Part 1 and part 2 are the same, only the window size varies. But within a part, the window size is constant. For most, it should have just meant that, if you hard-coded the window size during part 1, that you need to make it a parameter.
But for both parts, the naïve solution should be O(N * W), where N is the input length, and W is the window size. Like a sibling says, since within a part the window size is fixed, it is acceptable to call it O(N).
Edit: ah, I see what his solution is doing. It is correct. I need to adjust my definition of naïve, I guess. His is O(N * W²). You can still reasonably consider W² constant, though, I think. And he gets to what I would call the "naïve" solution.
(Previously.) ~The "naïve solution" in the OP does not appear to be correct. Or at least, if it does work,~ it appears to do far more computation that it needs to.

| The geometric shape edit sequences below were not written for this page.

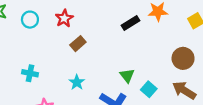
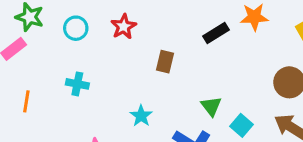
brown rectangle: (78, 44) -> (165, 62), moved, turned -35
cyan cross: (30, 73) -> (77, 84), moved

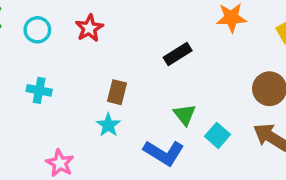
black rectangle: (216, 33) -> (178, 54), moved
brown rectangle: (165, 62) -> (117, 92), moved

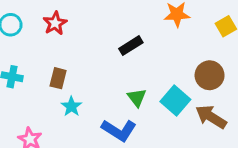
brown rectangle: (117, 92) -> (58, 78), moved
cyan square: (217, 135) -> (175, 100), moved, size x1.4

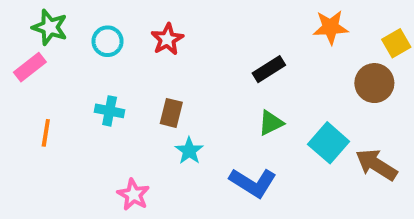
brown circle: (210, 75) -> (374, 83), moved
green triangle: (137, 98) -> (271, 123), moved, turned 42

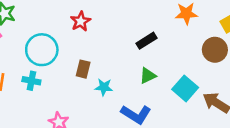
cyan circle: (108, 41) -> (42, 50), moved, size x1.6
cyan cross: (110, 111) -> (31, 81), moved
cyan star: (189, 151) -> (104, 87), moved, turned -30

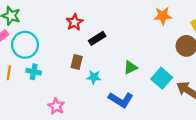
black rectangle: (146, 41) -> (97, 38), moved
cyan circle: (42, 50) -> (25, 45), moved

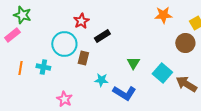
cyan circle: (25, 45) -> (64, 44), moved
green triangle: (130, 67) -> (133, 63), turned -32
cyan star: (94, 77) -> (101, 80), moved

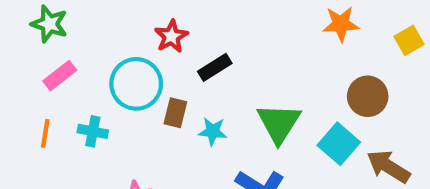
pink rectangle: (12, 35) -> (60, 76), moved
brown circle: (185, 43) -> (368, 96), moved
green triangle: (133, 63) -> (279, 123), size x1.6
cyan star: (101, 80) -> (213, 131), moved

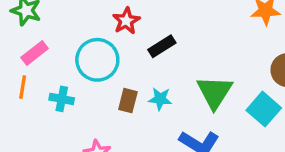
brown rectangle: (175, 113) -> (128, 101), moved
orange line: (45, 133) -> (23, 87), moved

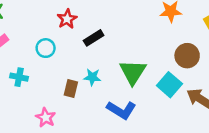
cyan circle: (97, 60) -> (46, 48), size x0.6
brown rectangle: (128, 101) -> (71, 88), moved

The "xor trick" is O(N), too. (There cannot be a more efficient solution, as the entire input must be considered in the worst case. TFA is correct that its final form omits W, though.)
TFA's implementation is using a loop over the window size to compare each character to all the other characters, to see if they're unique. So, the article's O(N * W²) is correct, but I agree, the window size is fixed and small; it's fair to boil it down to just O(N).
(I never even considered doing a for loop like that to determine if the window is unique; I just histogram the window, and then check if all the values in the histogram are 1. If yes, unique. If I had been cleverer, I wouldn't rebuild the histogram as the window shifts, but there was no need for that. This is essentially the next solution TFA presents.)